L'enquête réalisée par la caisse telle qu'elle a été réalisée et a été produite en première instance fait ressortir que les éléments recueillis ne reposent pas seulement sur les informations transmises par l'employeur mais aussi sur des éléments médicaux, sur la description du parcours professionnel du salarié et sur sa déposition, toutes pièces que la société pouvait consulter et sur lesquelles elle pouvait émettre des observations avant la fin de l'instruction.
Dans ces conditions, il ne peut être considéré que la caisse n'a pas procédé à l'enquête exigée par l'article D 461-5 du code de la sécurité sociale.
La décision de prise en charge de la maladie professionnelle dont est atteint Monsieur [S] [E] doit donc être déclarée opposable à la société EVERITE, et le jugement entrepris confirmé à cet égard.
Sur l'imputation des dépenses au compte spécial
La société EVERITE fait valoir que son site de Saint Eloy les Mines, sur lequel Monsieur [S] [E] travaillait, a été fermé en 1984 et que par application de l'article 2, 3°) de l'arrêté du 16 janvier 1995, les prestations, indemnités et dépenses engagées par la caisse primaire d'assurance maladie et servies à l'intéressé ne peuvent qu'être imputées au compte spécial, ce que la caisse régionale a décidé de faire au demeurant par sa décision du 27 mars 2008.
La caisse primaire d'assurance maladie estime que lorsque les dépenses afférentes à la maladie professionnelle sont inscrites au compte spécial, la caisse conserve contre l'employeur dont la faute inexcusable a été reconnue le recours prévu par l'article L452-3 alinéa 3 du code de la sécurité sociale et peut donc récupérer ces sommes auprès de la société EVERITE.
En l'espèce, la faute inexcusable de la société EVERITE dans la survenue de la maladie professionnelle dont est atteint Monsieur [S] [E] au titre du tableau n° 30 a été retenue par jugement du 9 avril 2009 du tribunal des affaires de sécurité sociale du Puy de Dôme.
Il s'en suit que même si les dépenses afférentes à la maladie professionnelle sont inscrites au compte spécial en application des dispositions de l'arrêté ministériel du 16 octobre 1995 et de l'article D 242-6-3 du code de la sécurité sociale, la caisse primaire d'assurance maladie, tenue de faire l'avance des sommes allouées, conserve contre l'employeur dont la faute inexcusable a été reconnue le recours prévu par l'article L 452-3 alinéa 3 du code de la sécurité sociale.

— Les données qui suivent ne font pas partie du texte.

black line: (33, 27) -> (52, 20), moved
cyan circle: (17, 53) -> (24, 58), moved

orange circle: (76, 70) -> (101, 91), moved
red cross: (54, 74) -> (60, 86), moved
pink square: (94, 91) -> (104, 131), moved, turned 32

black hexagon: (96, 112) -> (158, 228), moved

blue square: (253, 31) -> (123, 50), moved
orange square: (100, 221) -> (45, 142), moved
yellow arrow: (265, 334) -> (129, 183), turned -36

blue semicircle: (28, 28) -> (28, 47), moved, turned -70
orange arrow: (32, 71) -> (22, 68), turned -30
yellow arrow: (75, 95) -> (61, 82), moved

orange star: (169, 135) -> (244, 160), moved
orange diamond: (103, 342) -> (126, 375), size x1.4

Les dépenses afférentes à la maladie professionnelle doivent donc être inscrites au compte spécial dès lors qu'il n'est pas contesté que l'établissement de Saint Eloy les Mines de la société EVERITE est fermé depuis 1984.
En revanche, les sommes allouées en réparation des préjudices personnels de Monsieur [S] [E] par le jugement du 9 avril 2009 du tribunal des affaires de sécurité sociale du Puy de Dôme seront avancés par la caisse primaire d'assurance maladie qui pourra les récupérer auprès de la société EVERITE.

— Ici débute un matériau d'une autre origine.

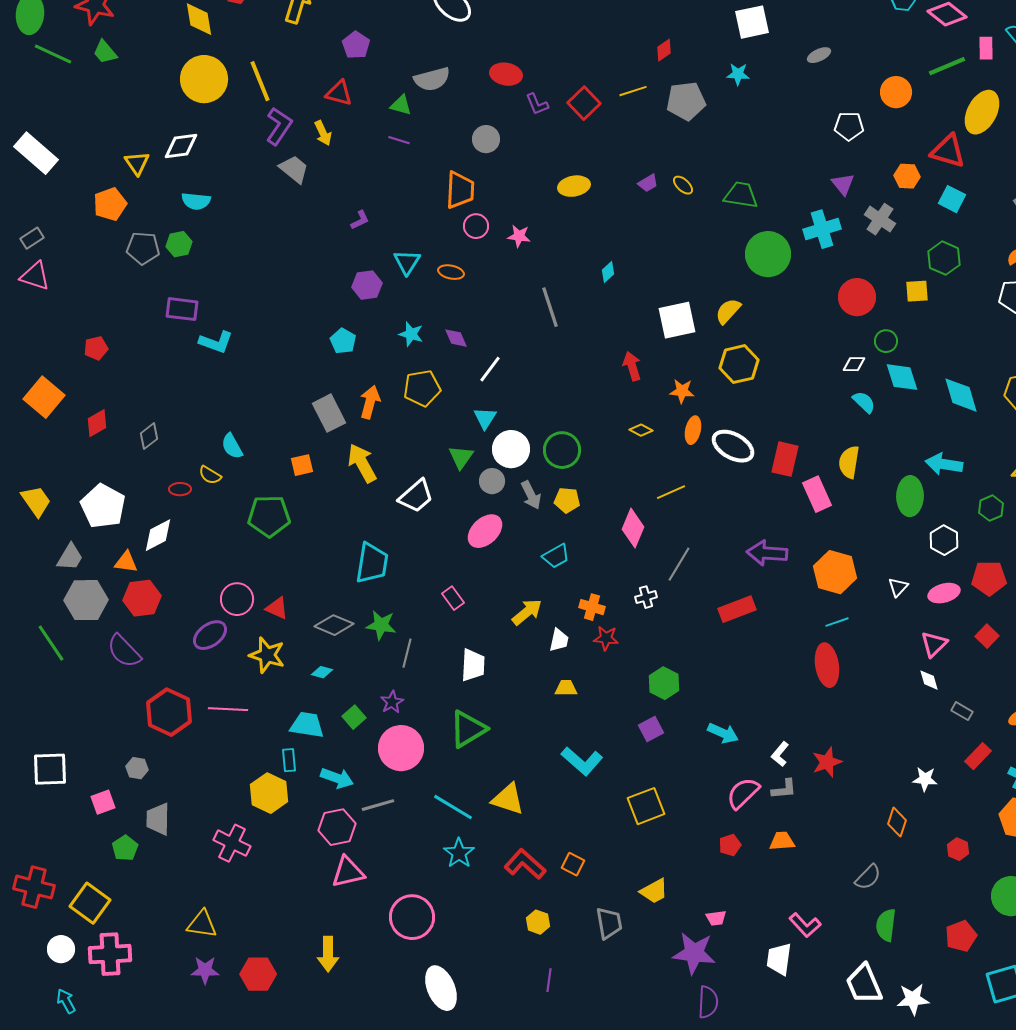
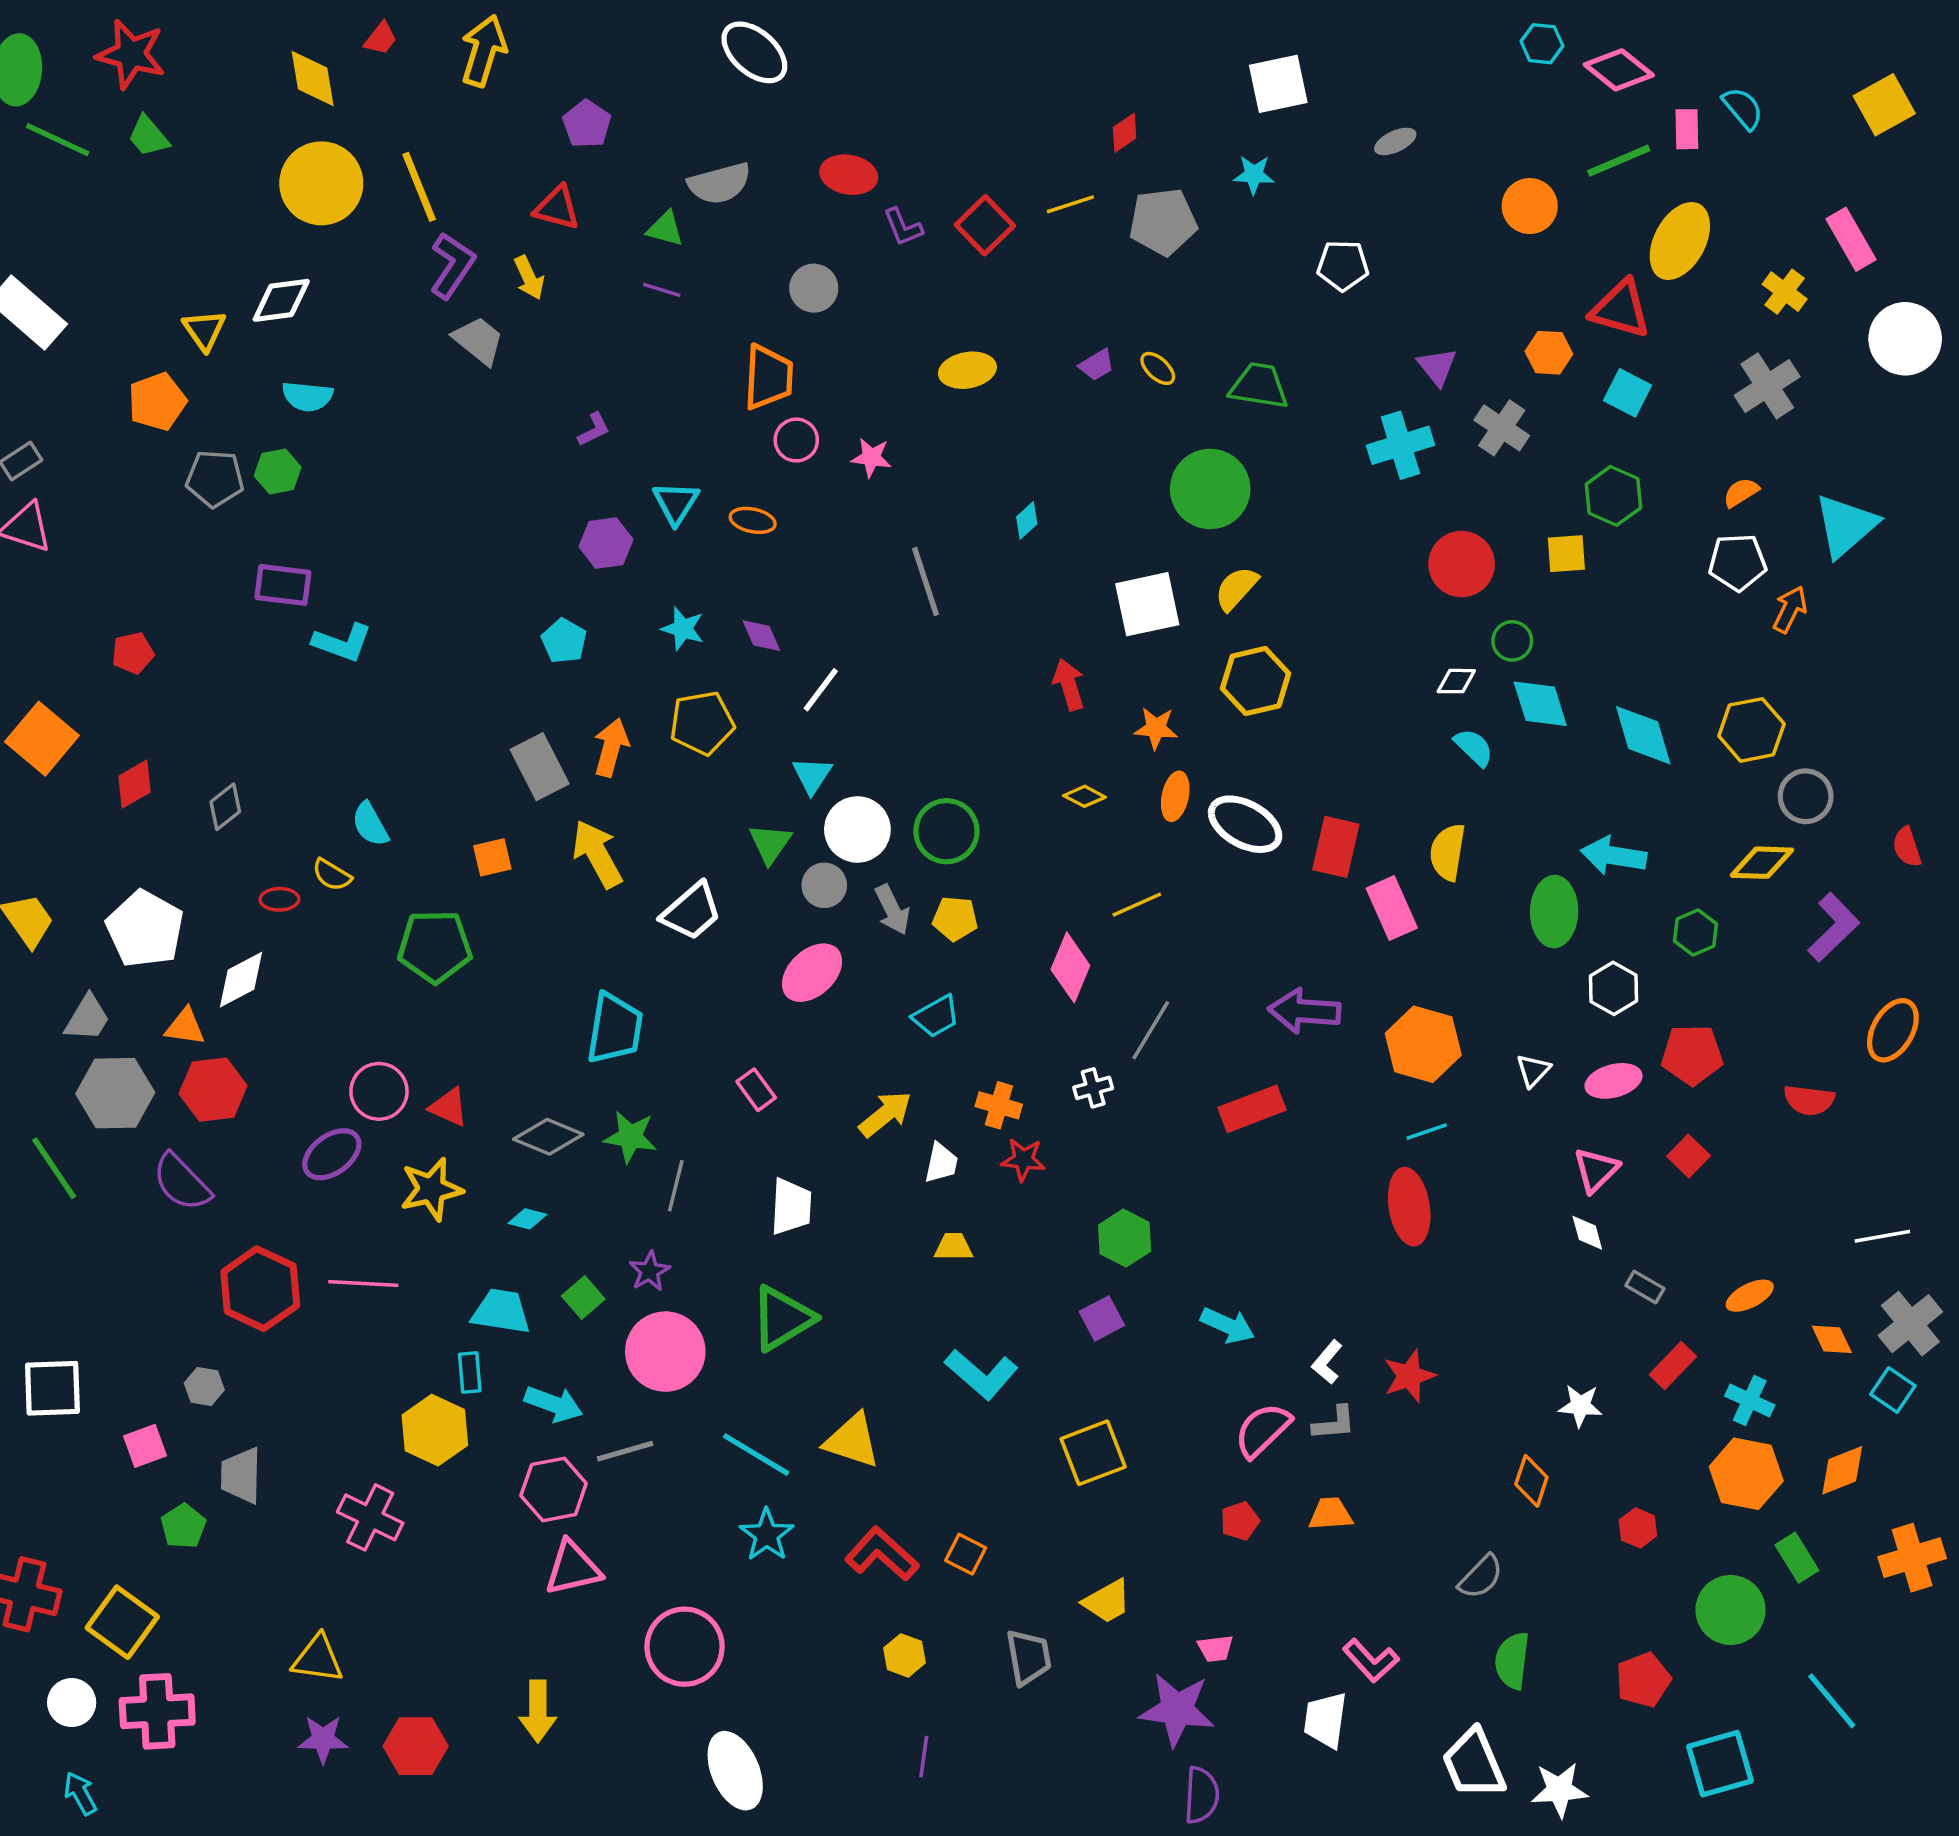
white pentagon: (849, 126) -> (1343, 265), moved
green circle: (768, 254) -> (1210, 489), moved
yellow star: (267, 655) -> (431, 1189), turned -30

Le jugement entrepris sera donc également confirmé sur ce point.
PAR CES MOTIFS,
La COUR, statuant par mise à disposition au greffe, et par décision CONTRADICTOIRE,
CONFIRME en toutes ses dispositions le jugement du tribunal des affaires de sécurité sociale des Hauts de Seine en date du 11 avril 2012.

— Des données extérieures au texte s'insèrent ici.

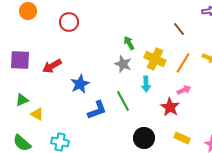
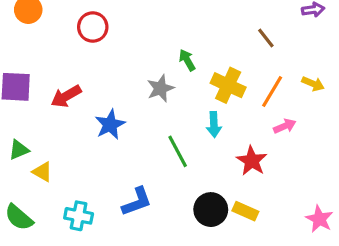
gray star: (123, 64) -> (160, 88), moved, turned 30
pink arrow: (184, 90) -> (285, 126), moved
blue L-shape: (97, 110) -> (137, 202), moved
yellow rectangle: (182, 138) -> (245, 211), moved

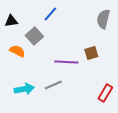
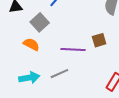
orange semicircle: (17, 51) -> (31, 44), moved

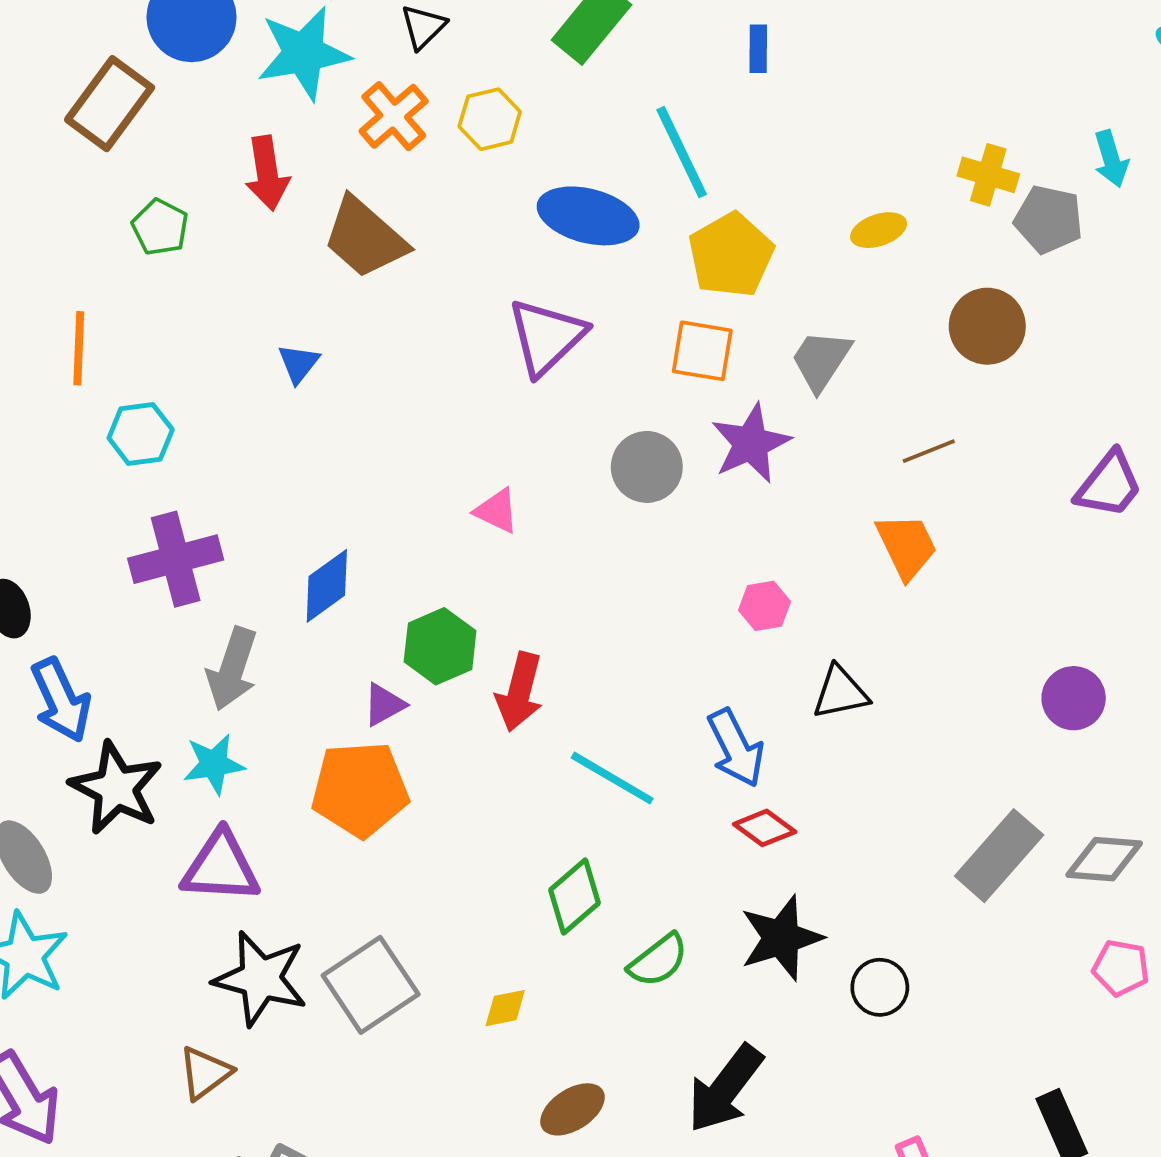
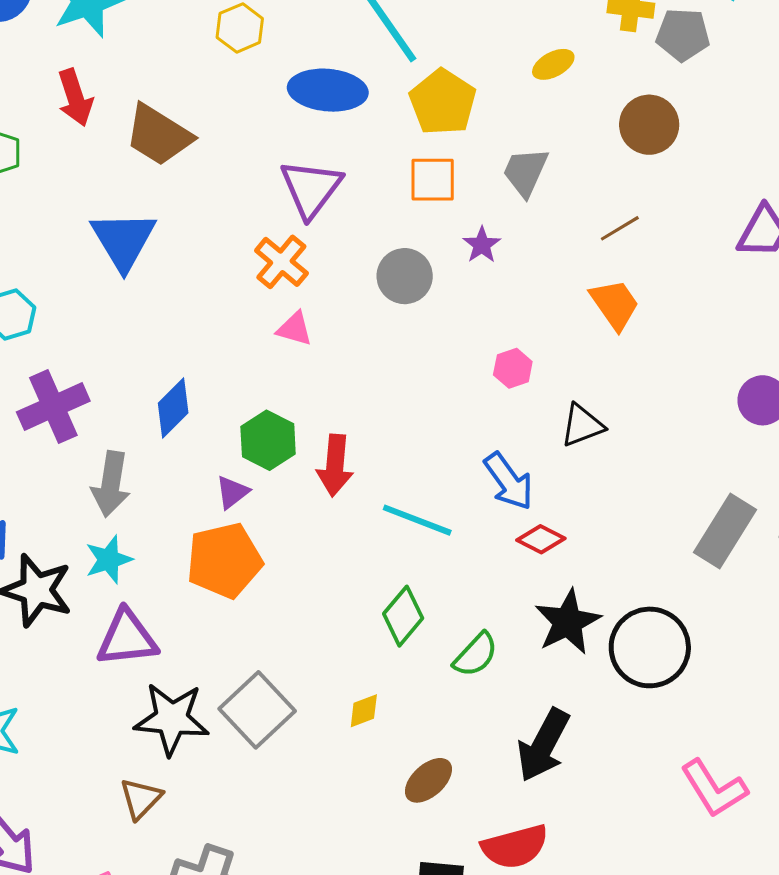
orange cross: (394, 116) -> (281, 262), moved
blue triangle: (299, 363) -> (123, 240), size x2.0
purple star: (751, 443) -> (482, 245), size x0.6
black circle: (880, 987) -> (650, 647), size x1.8

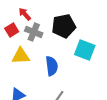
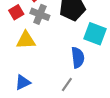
blue semicircle: (52, 66) -> (78, 58), moved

Prononcé par mise à disposition de l'arrêt au greffe de la cour, les parties en ayant été préalablement avisées dans les conditions prévues au deuxième alinéa de l'article 450 du Code de Procédure Civile.
Signé par Monsieur Olivier FOURMY, Président, et par Madame Céline FARDIN, Greffier, auquel le magistrat signataire a rendu la minute.